Your goal:
Look through the entries below and extract exactly the lines from the one containing "dzięki czemu klienci" through the one containing "dostępne zarówno w", ends included.

[Page-level text extractions]
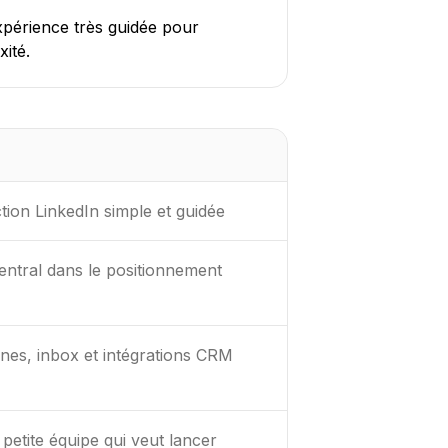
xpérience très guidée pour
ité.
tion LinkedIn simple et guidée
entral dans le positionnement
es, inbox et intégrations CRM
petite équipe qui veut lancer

--

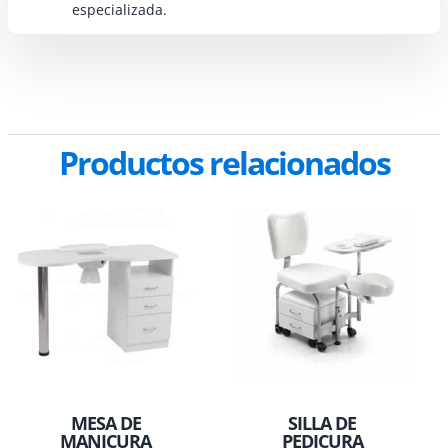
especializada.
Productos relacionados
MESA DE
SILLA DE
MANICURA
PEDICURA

--

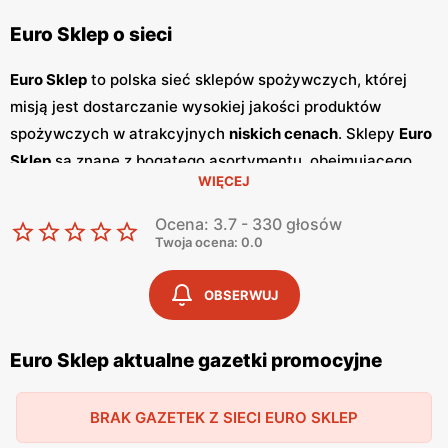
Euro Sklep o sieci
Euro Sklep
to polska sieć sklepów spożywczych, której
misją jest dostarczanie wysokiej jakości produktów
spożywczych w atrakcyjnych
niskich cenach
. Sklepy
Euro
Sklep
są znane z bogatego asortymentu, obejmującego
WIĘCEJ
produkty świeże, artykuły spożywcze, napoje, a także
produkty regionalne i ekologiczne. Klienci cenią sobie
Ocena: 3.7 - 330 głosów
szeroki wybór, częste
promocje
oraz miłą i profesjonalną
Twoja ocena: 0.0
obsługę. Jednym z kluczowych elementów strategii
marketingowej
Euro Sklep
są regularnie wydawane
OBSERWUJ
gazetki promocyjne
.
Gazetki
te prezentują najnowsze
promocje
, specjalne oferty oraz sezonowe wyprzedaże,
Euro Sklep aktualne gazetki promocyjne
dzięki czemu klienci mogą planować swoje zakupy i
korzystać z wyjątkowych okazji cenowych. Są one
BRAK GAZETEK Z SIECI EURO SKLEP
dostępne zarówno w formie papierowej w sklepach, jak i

Final answer:
dzięki czemu klienci mogą planować swoje zakupy i
korzystać z wyjątkowych okazji cenowych. Są one
BRAK GAZETEK Z SIECI EURO SKLEP
dostępne zarówno w formie papierowej w sklepach, jak i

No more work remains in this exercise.